Data provided:
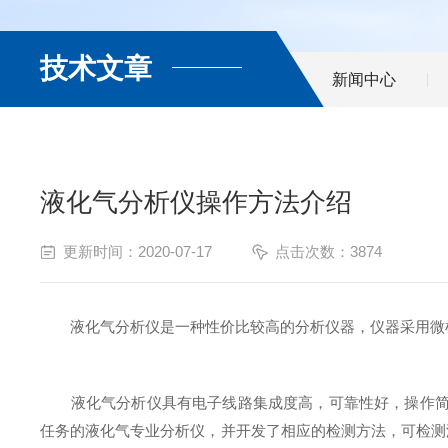
技术文章
新闻中心
液化气分析仪操作方法介绍
更新时间：2020-07-17
点击次数：3874
液化气分析仪是一种性价比较高的分析仪器，仪器采用微机
液化气分析仪具有电子线路集成度高，可靠性好，操作简单
任务的液化气专业分析仪，并开发了相应的检测方法，可检测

Exercise directions: Give all the lines above again, character for character, without pictures.

Output below:
技术文章
新闻中心
液化气分析仪操作方法介绍
更新时间：2020-07-17
点击次数：3874
液化气分析仪是一种性价比较高的分析仪器，仪器采用微机
液化气分析仪具有电子线路集成度高，可靠性好，操作简单
任务的液化气专业分析仪，并开发了相应的检测方法，可检测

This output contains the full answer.